MATERIALS PROVIDED:

▼

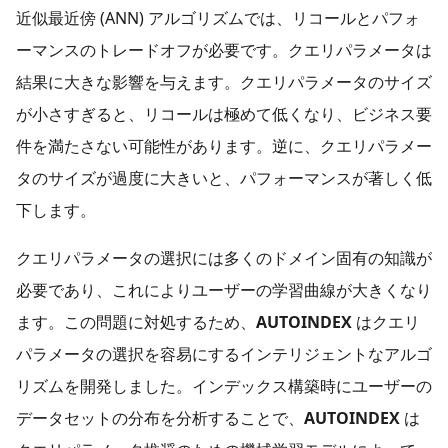
近似最近傍 (ANN) アルゴリズムでは、リコールとパフォ
ーマンスのトレードオフが必要です。クエリパラメータは
結果に大きな影響を与えます。クエリパラメータのサイズ
が小さすぎると、リコールは極めて低くなり、ビジネス要
件を満たさない可能性があります。逆に、クエリパラメー
タのサイズが過度に大きいと、パフォーマンスが著しく低
下します。
クエリパラメータの選択には多くのドメイン固有の知識が
必要であり、これによりユーザーの学習曲線が大きくなり
ます。この問題に対処するため、
AUTOINDEX
はクエリ
パラメータの選択を容易にするインテリジェントなアルゴ
リズムを開発しました。インデックス構築時にユーザーの
データセットの分布を分析することで、
AUTOINDEX
は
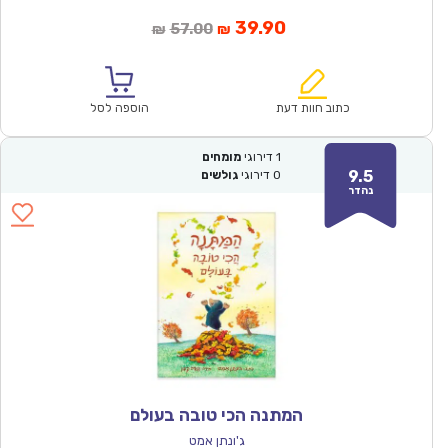
המחיר
המחיר
39.90
57.00
₪
₪
הנוכחי
המקורי
הוא:
היה:
₪57.00.
₪39.90.
כתוב חוות דעת
הוספה לסל
1
דירוגי
מומחים
9.5
0
דירוגי
גולשים
נהדר
המתנה הכי טובה בעולם
ג'ונתן אמט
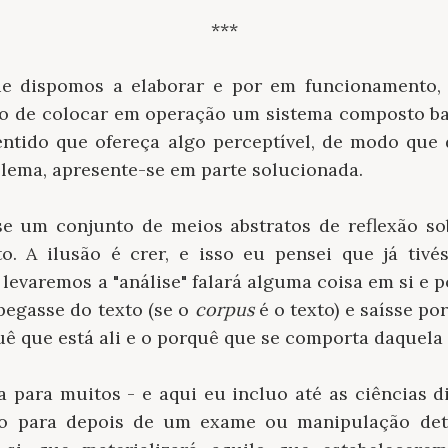
***
ue dispomos a elaborar e por em funcionamento, 
 o de colocar em operação um sistema composto b
ntido que ofereça algo perceptível, de modo que
ema, apresente-se em parte solucionada.
-se um conjunto de meios abstratos de reflexão s
o. A ilusão é crer, e isso eu pensei que já tiv
levaremos a "análise" falará alguma coisa em si e p
pegasse do texto (se o
corpus
é o texto) e saísse p
ê que está ali e o porquê que se comporta daquela
a para muitos - e aqui eu incluo até as ciências di
o para depois de um exame ou manipulação det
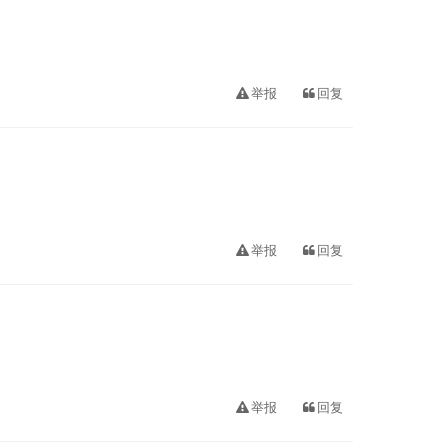
举报
回复
举报
回复
举报
回复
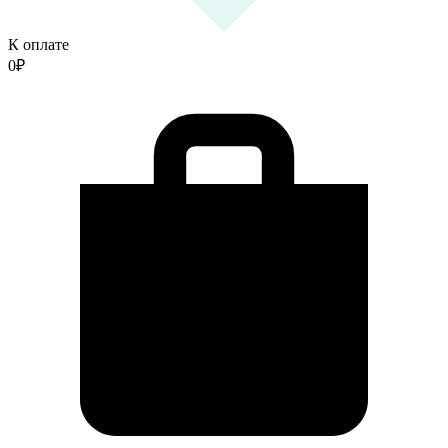
К оплате
0
₽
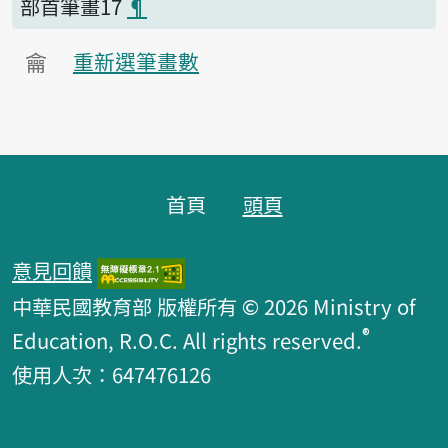
部首筆畫17
¶
龠
重新選筆畫數
頁腳區塊
首頁
頭頁
意見回饋
中華民國教育部 版權所有 © 2026 Ministry of
®
Education, R.O.C. All rights reserved.
使用人次：647476126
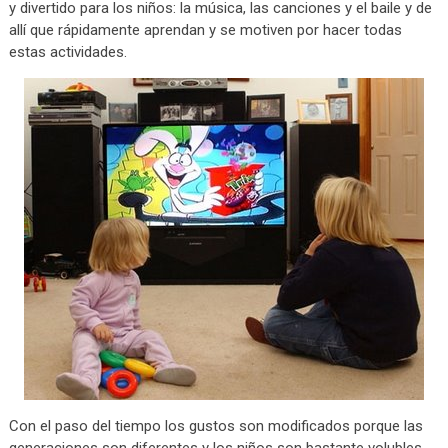
y divertido para los niños: la música, las canciones y el baile y de
allí que rápidamente aprendan y se motiven por hacer todas
estas actividades.
Con el paso del tiempo los gustos son modificados porque las
generaciones son diferentes y los niños son bastante volubles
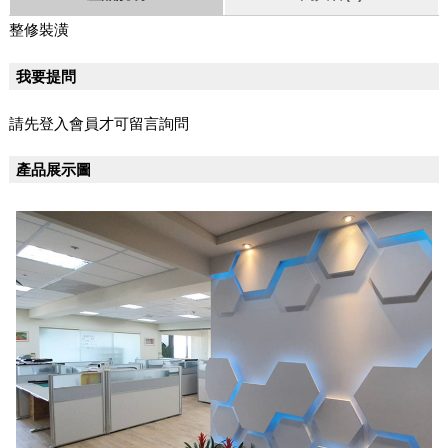
整修裝潢
我要提問
請先登入會員才可留言詢問
產品展示圖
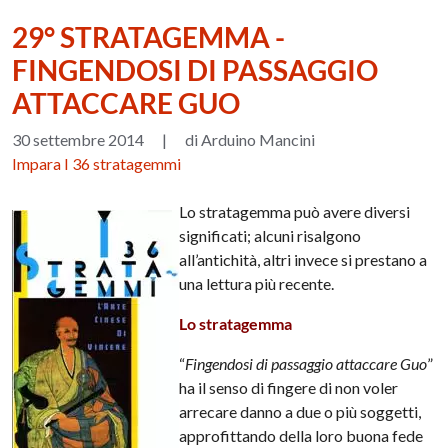
29° STRATAGEMMA -
FINGENDOSI DI PASSAGGIO
ATTACCARE GUO
30 settembre 2014
|
di Arduino Mancini
Impara I 36 stratagemmi
Lo stratagemma può avere diversi
significati; alcuni risalgono
all’antichità, altri invece si prestano a
una lettura più recente.
Lo stratagemma
“
Fingendosi di passaggio attaccare Guo
”
ha il senso di fingere di non voler
arrecare danno a due o più soggetti,
approfittando della loro buona fede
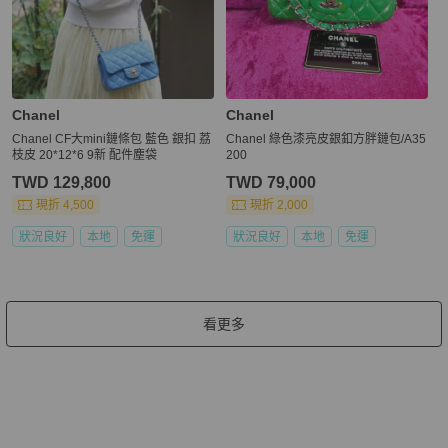
Chanel
Chanel
Chanel CF大mini鏈條包 藍色 銀扣 荔
Chanel 綠色漆亮皮銀釦方胖鏈包/A35
枝皮 20*12*6 9新 配件塵袋
200
TWD 129,800
TWD 79,000
現折 4,500
現折 2,000
狀況良好
本地
免運
狀況良好
本地
免運
看更多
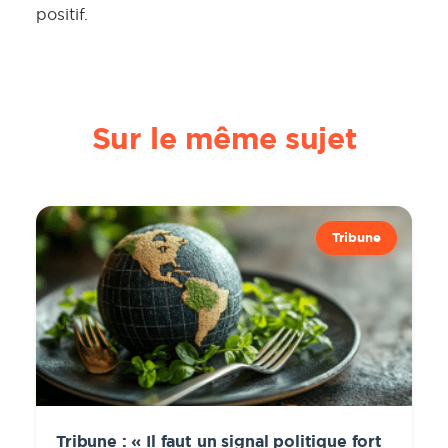
positif.
Sur le même sujet
Tribune
Tribune : « Il faut un signal politique fort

▲

PROBLEM:
Using the records above, report each line that contains the word "Tribune" by copying it.

ANSWER SPACE:
Tribune
Tribune : « Il faut un signal politique fort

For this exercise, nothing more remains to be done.